» TASK TO COMPLETE:
Your answer should consist solely of the lines from the first line of the data through the line with "Svetosavska akademija", each reproduced exactly.

▶

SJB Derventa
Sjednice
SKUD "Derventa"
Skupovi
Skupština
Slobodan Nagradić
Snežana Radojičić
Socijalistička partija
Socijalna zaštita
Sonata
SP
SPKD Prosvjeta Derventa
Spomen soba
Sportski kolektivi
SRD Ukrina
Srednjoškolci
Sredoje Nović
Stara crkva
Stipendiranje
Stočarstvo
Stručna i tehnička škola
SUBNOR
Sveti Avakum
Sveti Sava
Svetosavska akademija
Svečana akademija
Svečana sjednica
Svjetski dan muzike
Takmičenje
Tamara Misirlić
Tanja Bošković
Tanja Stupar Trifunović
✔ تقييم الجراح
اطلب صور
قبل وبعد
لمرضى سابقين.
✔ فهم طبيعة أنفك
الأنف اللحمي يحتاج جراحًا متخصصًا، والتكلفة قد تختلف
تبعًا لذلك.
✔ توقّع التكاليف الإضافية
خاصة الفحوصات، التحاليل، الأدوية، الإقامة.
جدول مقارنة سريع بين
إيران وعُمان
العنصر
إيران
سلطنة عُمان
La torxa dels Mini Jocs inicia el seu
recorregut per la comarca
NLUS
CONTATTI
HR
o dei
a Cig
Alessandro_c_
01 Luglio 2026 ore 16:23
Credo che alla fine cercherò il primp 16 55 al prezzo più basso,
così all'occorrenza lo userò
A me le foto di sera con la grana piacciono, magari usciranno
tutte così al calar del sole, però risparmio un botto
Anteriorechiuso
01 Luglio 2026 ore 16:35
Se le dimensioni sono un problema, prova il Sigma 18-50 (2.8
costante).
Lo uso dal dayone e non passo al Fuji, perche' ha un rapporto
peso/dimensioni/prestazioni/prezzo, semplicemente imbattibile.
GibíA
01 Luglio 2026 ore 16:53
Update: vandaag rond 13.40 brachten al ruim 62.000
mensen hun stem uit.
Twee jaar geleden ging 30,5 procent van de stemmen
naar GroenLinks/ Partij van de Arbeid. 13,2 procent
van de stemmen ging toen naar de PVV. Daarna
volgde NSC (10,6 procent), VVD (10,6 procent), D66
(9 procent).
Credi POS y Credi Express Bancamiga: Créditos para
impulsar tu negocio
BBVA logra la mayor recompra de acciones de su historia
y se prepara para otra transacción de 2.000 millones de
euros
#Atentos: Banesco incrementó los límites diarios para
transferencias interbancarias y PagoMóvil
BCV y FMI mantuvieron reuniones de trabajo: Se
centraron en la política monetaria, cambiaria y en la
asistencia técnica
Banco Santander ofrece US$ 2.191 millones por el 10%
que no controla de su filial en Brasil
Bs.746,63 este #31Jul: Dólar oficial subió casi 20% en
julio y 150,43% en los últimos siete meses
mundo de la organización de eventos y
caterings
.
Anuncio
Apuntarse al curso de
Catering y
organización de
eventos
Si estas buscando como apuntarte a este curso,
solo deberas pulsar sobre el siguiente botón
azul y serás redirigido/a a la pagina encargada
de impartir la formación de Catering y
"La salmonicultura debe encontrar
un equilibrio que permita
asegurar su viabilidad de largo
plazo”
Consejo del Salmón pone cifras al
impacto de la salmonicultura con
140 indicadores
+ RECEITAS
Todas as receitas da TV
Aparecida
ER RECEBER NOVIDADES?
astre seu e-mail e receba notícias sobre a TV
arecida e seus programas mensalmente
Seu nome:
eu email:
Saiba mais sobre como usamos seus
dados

◀

» RESPONSE BELOW:
SJB Derventa
Sjednice
SKUD "Derventa"
Skupovi
Skupština
Slobodan Nagradić
Snežana Radojičić
Socijalistička partija
Socijalna zaštita
Sonata
SP
SPKD Prosvjeta Derventa
Spomen soba
Sportski kolektivi
SRD Ukrina
Srednjoškolci
Sredoje Nović
Stara crkva
Stipendiranje
Stočarstvo
Stručna i tehnička škola
SUBNOR
Sveti Avakum
Sveti Sava
Svetosavska akademija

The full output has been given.